Source material ->
========================================================================

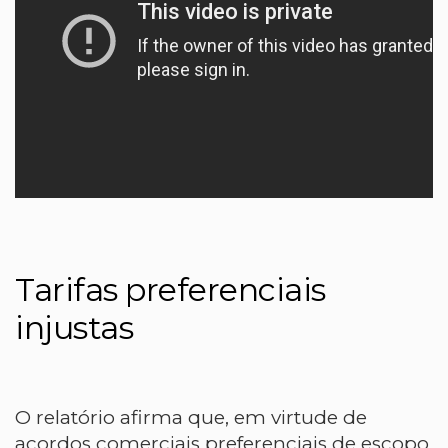
Tarifas preferenciais
injustas
O relatório afirma que, em virtude de
acordos comerciais preferenciais de escopo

========================================================================

Lines from the one containing "O relatório afirma que, em virtude de" through the last line of the listing are to be restated word for word; no other line may appear.

O relatório afirma que, em virtude de
acordos comerciais preferenciais de escopo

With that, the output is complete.